I have two data frames.
Data Frame #1 (df1):
1 object_name time_epoch_ms source data
2 a 1538518822490 source_1 some_data
3 b 1538528822490 source_2 some_data
4 b 1538538822490 source_2 some_data
5 b 1538548822490 source_3 some_data
6 b 1538558822490 source_1 some_data
7 c 1538568822490 source_2 some_data
8 c 1538578822490 source_2 some_data
9 c 1538588822490 source_2 some_data
... etc etc
Data Frame #2(df2):
1 object_name time_epoch_ms new_data
2 a 1538518722490 x
3 b 1538528822490 y
4 b 1538518922490 z
5 b 1538519922490 a
6 b 1538598822490 b
7 c 1538548822490 c
8 c 1538538822490 c
9 c 1538528822490 d
... etc etc
Entries in these two tables give information about objects with object_names for different points in time.
I would like to combine these two tables such that Data Frame #2 is augmented with the source the object_name was using at a particular time specified in Data Frame #1.
Problem: Timestamps in the two tables do not exactly match. Some timestamps that exist in table 2 do not exist in table 1. However, they should roughly correspond to the hour.
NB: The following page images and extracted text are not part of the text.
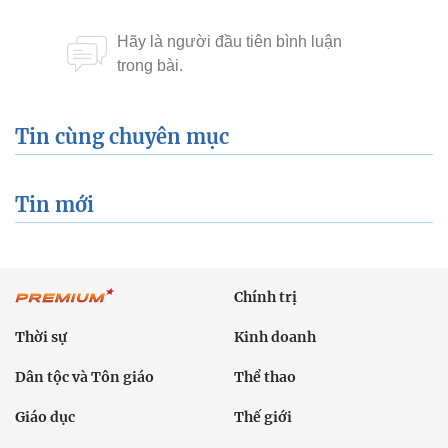
Tin cùng chuyên mục
Tin mới
Chính trị
Thời sự
Kinh doanh
Dân tộc và Tôn giáo
Thể thao
Giáo dục
Thế giới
Some timestamps in Table 1 are missing, so the "last available data" is best.
Is there a way to execute the following steps using pandas' merge ability?
- Match data from dataframes such that df2 gets "source" data from df1 based on object_name and time_stamp such that time_stamp matches to the closest hour.
- If data for a particular hour is in df2, but not df1, then source is retried from the last available hour of data, so it is "filled" based on whatever data exists for that object.
- If object in df2 is not in df1, then it gets a "null"
My approach:
I currently do .apply to get each row from df2 and find all the timestamps for that object in df1, if they exist. Then, I return the closest match or null.
I am wondering if there is a more elegant way to do this using pandas' merge or concat functionality, but I am having trouble understanding how to use them in this case and how to handle filling data in and matching based to the hour (without doing separate pre-processing to get an hour column in there).